Now this is more like it. If you ever felt Britishness was ebbing away, here is one wonderful example.
A new protest group arguing *for* the new animal housing centre has been created and they plan to march in Oxford centre at the same time as Speak, on Saturday 25th Feb.
If you were despairing about the over-the-top rantings of young Muslims about the Mohammed cartoons, or the fact that the hateful and ignorant Nick Griffin of the BNP has been given a national soapbox, let this be the antacid.
Especially following last week's threat by the Animal Liberation Front that it viewed everyone and anyone with any connection to the university to be a legitimate target.
In the best British tradition, the protestors – who in recent months have grown more aggressive as public support has ebbed – will be faced with the self-same tactics but from people that disagree with them. Rather that getting het up, or violent, it looks like good humour will be the main weapon of choice.
The group is called Pro-Test and it has a website just up at www.protest.org.uk. The “organiser” of all this is a bit of a fraud in that he doesn't live in Oxford (he lives in Swindon) and isn't an Oxford student, although he has allowed the group to be portrayed as an Oxford student initiative by the media.
It seems that he was in town last weekend to visit his girlfriend and got annoyed with the animal rights protestors so quickly mocked up a similar protests banner saying “Support progress – Build the Oxford lab”. He was struck by the voilent reaction of the protestors, and by the amount of support that others living in Oxford offered.
The Pro-Test site has virtually no information about animal testing or the current dispute because, clearly, he knows nothing of the history (I covered some of it, including the protestors' claims earlier this month).

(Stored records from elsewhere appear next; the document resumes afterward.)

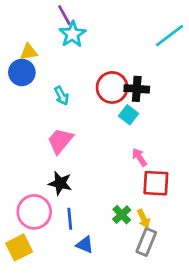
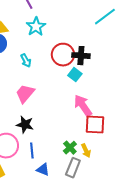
cyan star: (72, 34) -> (36, 27), moved
pink arrow: (139, 157) -> (83, 106), size x1.6
gray rectangle: (146, 242) -> (73, 168), moved

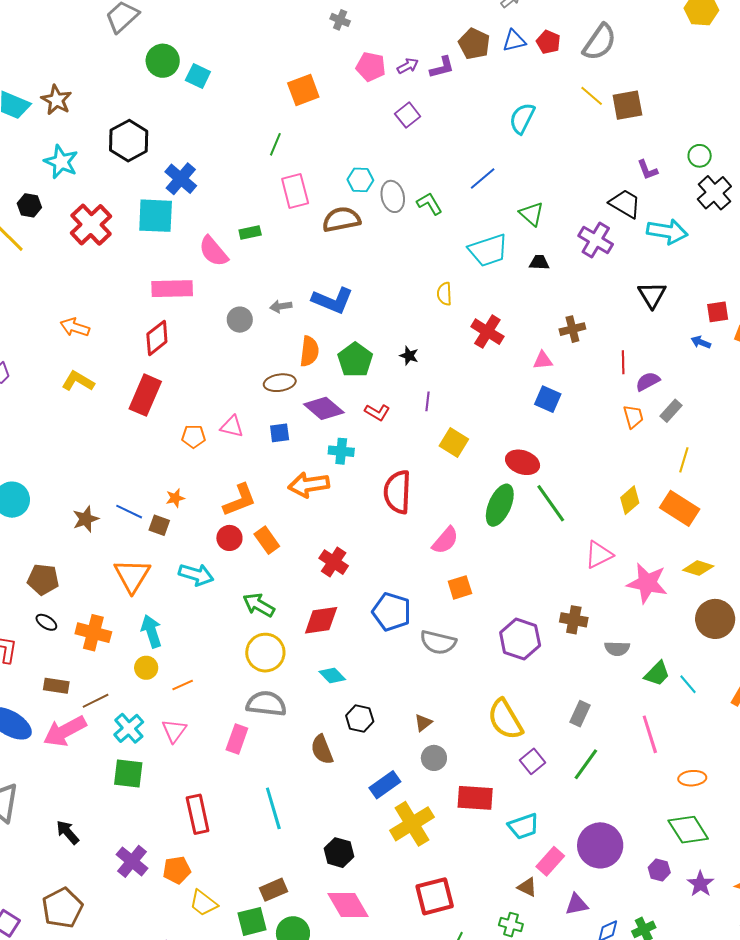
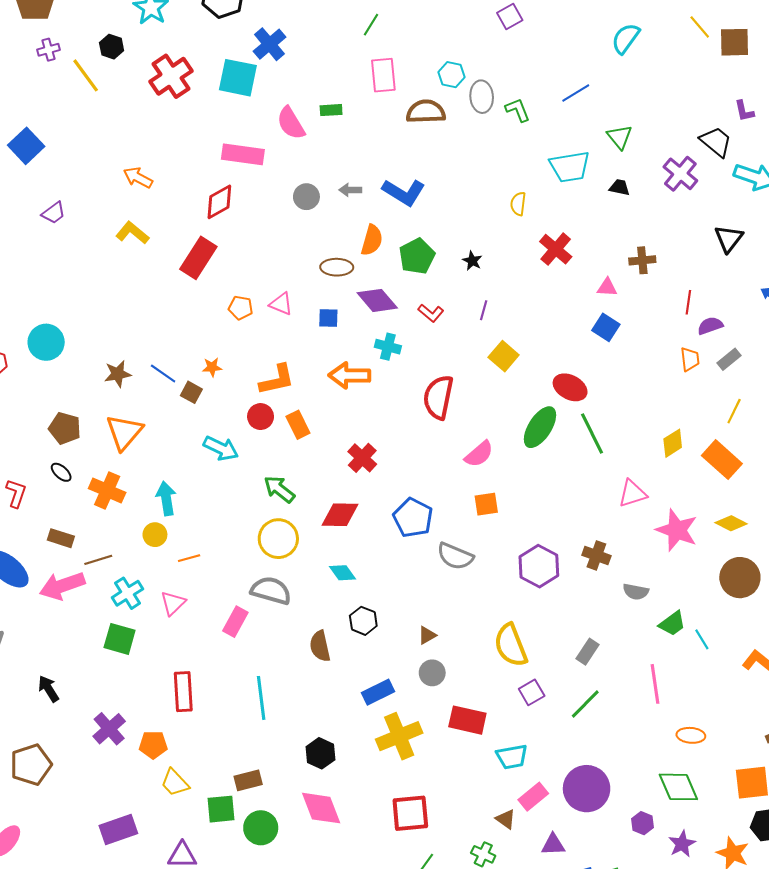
orange triangle: (132, 576) -> (124, 432), moved

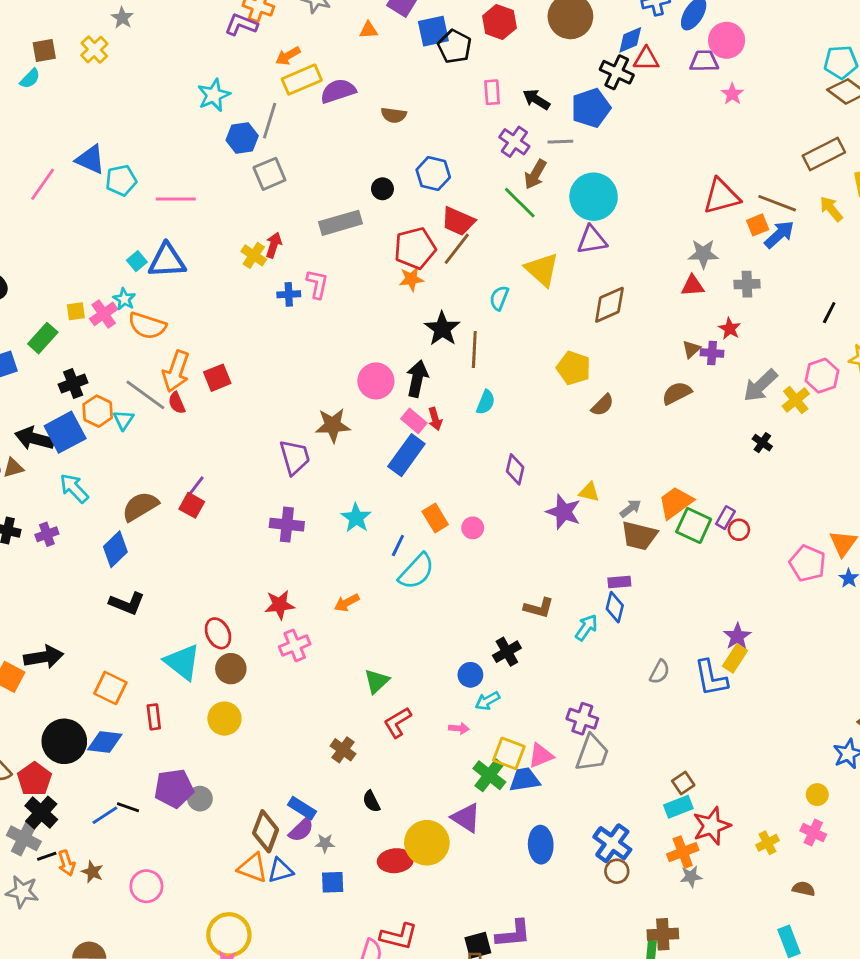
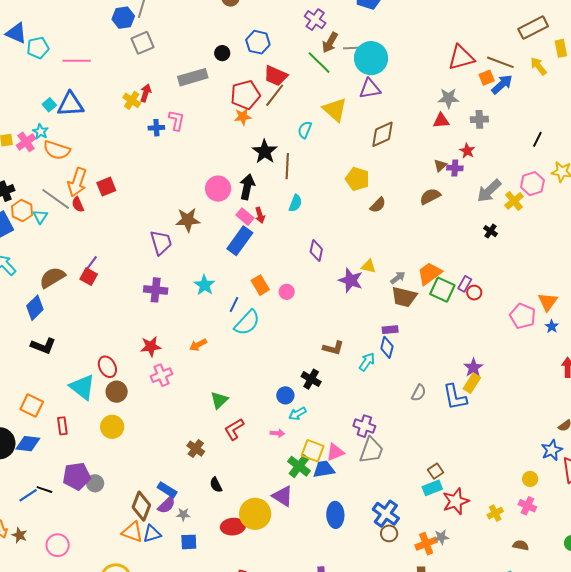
gray line: (560, 142) -> (352, 48), moved
black cross: (507, 652) -> (311, 379), turned -30
orange cross: (683, 852) -> (426, 544), moved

But nevertheless this should be an interesting development. Students are, if nothing else, easy to corral especially if it's fun and it gives them something to spout about.
The group has also been given a peculiar brand of legitimacy, combined with pressure to actually organise, from a media jumping all over the story. BBC Oxford spotted the “protest” while touring town for others' opinions about the housing centre and did an interview.
The media being the media, everyone else jumped on board. A documentary team that claims to have a commission from BBC2 has been filming the whole saga did an interview. The Times – which prints anything to do with Oxford at all – jumped on board. And then the Guardian produced a leader of all things about it in its Education supplement.
Now, the Oxford University newspaper Cherwell is running a poll on whether students should support Pro-Test, the animals, or whether they wish everyone would just stop protesting. At the time I write this there are only 55 responses: 60 percent in favour of Pro-Test; 9 percent in favour of the animals.
[New update: As of 3.30pm on Thursday 9 Feb, the poll now has 742 votes: March for the lab – 64%; I'd rather save the animals – 7%; Will everybody please stop demonstrating? – 29%.]
All of this has sparked an appallingly childish response from Speak.
It should be interesting to see what happens. And what the numbers of protestors are on both sides.